From a societal perspective, effective botnet detection directly impacts cybersecurity, safeguarding individuals, organizations, and society as a whole from malicious activities. By accurately identifying botnets, we contribute to a safer digital environment. Methodologically, our approach—encompassing data handling, pre-processing, and model selection—provides a blueprint for future research in this field. Additionally, the F1 score comparison between the HMM and PHMM serves as a valuable guide for model selection based on specific requirements. The PHMM’s ability to discern subtle details in sequence alignment further enhances its performance compared to the HMM.

In summary, our study advances theoretical knowledge, offers practical solutions, impacts society’s security, and contributes methodological insights to the critical domain of botnet detection.

6. Conclusions

In this study, we implemented a botnet detection approach using network flow data, leveraging both Hidden Markov Models (HMMs) and Profile Hidden Markov Models (PHMMs). The project involved several stages, including data pre-processing and the extraction of statistical, autocorrelation, and network topology features, followed by model training, testing, and evaluation.

Our results indicated that the PHMM outperformed the HMM, demonstrating superior performance in classifying botnet families. In contrast, the HMM delivered average performance. While the PHMM demonstrated superior performance in classifying botnet families, the HMM yielded only average results. The limitations of the HMM may stem from its inherent assumptions (e.g., Markovian behavior) and simplicity compared to more complex models. It is important to acknowledge that both models have their limitations, and further research can explore hybrid approaches or ensemble methods.
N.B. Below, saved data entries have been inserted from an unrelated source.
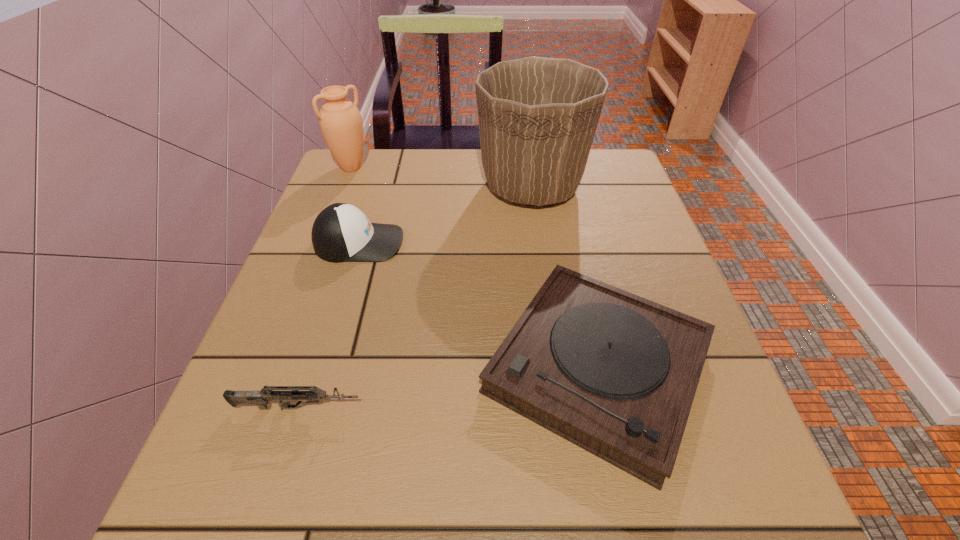 At what (x,y) coordinates should I click in order to perform the action: click on the tallest object. Please return your answer as a coordinate pair (x, y). Image resolution: width=960 pixels, height=540 pixels. Looking at the image, I should click on (537, 116).

Locate an element on the screen. the fourth shortest object is located at coordinates (340, 121).

At what (x,y) coordinates should I click in order to perform the action: click on the third shortest object. Please return your answer as a coordinate pair (x, y). The image size is (960, 540). Looking at the image, I should click on (341, 232).

Locate an element on the screen. Image resolution: width=960 pixels, height=540 pixels. the third farthest object is located at coordinates (341, 232).

Identify the location of gun. This screenshot has height=540, width=960. (261, 398).

In order to click on phonograph record in this screenshot , I will do `click(616, 374)`.

You are a GUI agent. You are given a task and a screenshot of the screen. Output one action in this format:
    pyautogui.click(x=<x>, y=<y>)
    Task: Click on the blank space located on the left of the flowerpot
    
    Given the screenshot: What is the action you would take?
    pyautogui.click(x=381, y=186)

Locate an element on the screen. The image size is (960, 540). vacant area situated on the right of the second tallest object is located at coordinates point(513,167).

Locate an element on the screen. vacant space situated on the front panel of the third farthest object is located at coordinates (549, 242).

This screenshot has width=960, height=540. I want to click on vacant space located 0.360m aimed along the barrel of the gun, so click(594, 408).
Although the HMM and PHMM were effective, other models, such as neural networks, have been reported to achieve better outcomes in similar studies [3]. Another limitation is due to relying on network flow data only. Future work can explore additional data sources or incorporate more diverse features to enhance model robustness. We also propose considering additional topological features, such as betweenness centrality, clustering coefficient, and PageRank. Furthermore, other models like Support Vector Machines (SVMs) and Random Forest can be explored to potentially achieve improved results. Additionally, exploring advanced techniques beyond SMOTE, such as Generative Artificial Intelligence models to generate synthetic data and balance botnet and normal traffic samples, can prove to be even more effective.